探し物の話
部室の中に、平潟、洲崎、小泉、称名が居た時、
「あれぇ〜?」
それは、平潟のそんな声が始まりだった。
「どうしたんですか? 平潟先輩」
部室内にいた小泉が代表して訊ねた。
「無くしちゃったんだよぉ〜…」
「無くした? 何をですか?」
「シャーペンなのぉ、大事にしてるやつなのにぃ〜」
「あぁー……大変っすね…」
心配はしているが、他人事のように小泉は心配する。
多少なり、心配はしているんだけど。
「おねが〜い、一緒に探してぇ」
「はぁ……あのね、犖華」
ここで2人を見ていた洲崎が口を挟んだ。
「そんなに大事なら、何回も無くすんじゃないわよ」
そう、平潟がシャーペン――――――しかも全て同じ大事にしている物――――――を無くすのはこれが初めてではなかった。
「だってぇ…」
「だってじゃないの。
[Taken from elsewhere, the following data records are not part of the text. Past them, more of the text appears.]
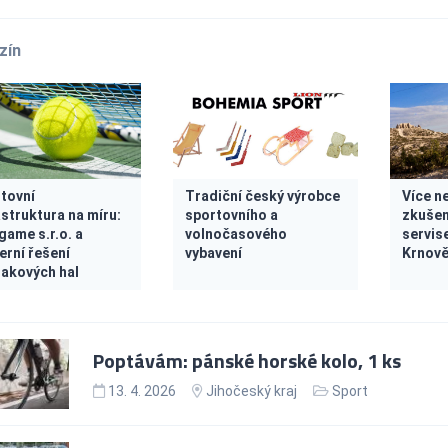
zín
tovní
Tradiční český výrobce
Více ne
astruktura na míru:
sportovního a
zkušen
 game s.r.o. a
volnočasového
servise
rní řešení
vybavení
Krnov
lakových hal
Poptávám: pánské horské kolo, 1 ks
13. 4. 2026
Jihočeský kraj
Sport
使ったら毎回ちゃんと終えばこんな事にはならないのに、すぐ机の上とかに置きっぱなしにするんだから――」
「ふえぇ〜ん…」
洲崎の説教に対して、平潟は反省してるんだかしてないんだか分からない声で鳴いた。
「いい? 次からはこんな事にならないようにね?」
「は、はいぃ…」
「よし、じゃあ皆、犖華のシャーペンを探すわよ」
たっぷり怒った後、洲崎は室内の全員に命じた。
「はい」
「……なんやかんや言って、洲崎先輩って平潟先輩に優しいよな、甘いっていうか…」
「夜雨、なにか言った?」
「いいえー」
一年生2人が手近な棚や机を調べ始めた。
洲崎が黒板回りを調べ、平潟が一年生達と逆方向から机を調べ始める。
……そして、十分が過ぎた頃。
「無いわね」
「こっちもありません」
「どこにも見当たりませよ先輩」
「ふえぇ〜…どこ行ったのぉ〜?」
平潟のシャーペンはどこにも無かった。
と、そこへ、
「何だ? どうかしたのか?」
扉が開き、瀬戸が部室内に入ってきた。
「あぁ暁槻、実は…」
「ちょい待った。その前に平潟」
言葉を静止したまま平潟に近づいた瀬戸は、
「コレ、サンキューな」
ズボンのポケットからシャーペンを取り出した。
「あれぇ〜?」
『!?』
室内にいた瀬戸、平潟を除く3人がそれを見て目を丸くした。
なぜなら、それが今しがた探していた平潟のシャーペンだったからだ。
「で? 何があった?」
「ちょっと暁槻! なんでアンタが犖華のシャーペンを持ってるのよ! 今それを探してたところだったのよ!」
「え? でも俺、平潟に借りるって言ったぞ?」
「え?」
洲崎は目を丸くした。
「まだ部室には俺達2人しかいなかったけど、平潟も承諾してたし」
「ということは……」
4人の視線が平潟に集まった。
当の本人は人差し指を頭に当てて何やら考えている。そして、
「あ〜、そういえば暁槻くんに貸して〜って言われたから、いいよ〜って言ったんだったぁ〜」
『……』
4人は声も出せないほど呆れていた。
そして改めて、平潟の怖さを知ったのだった。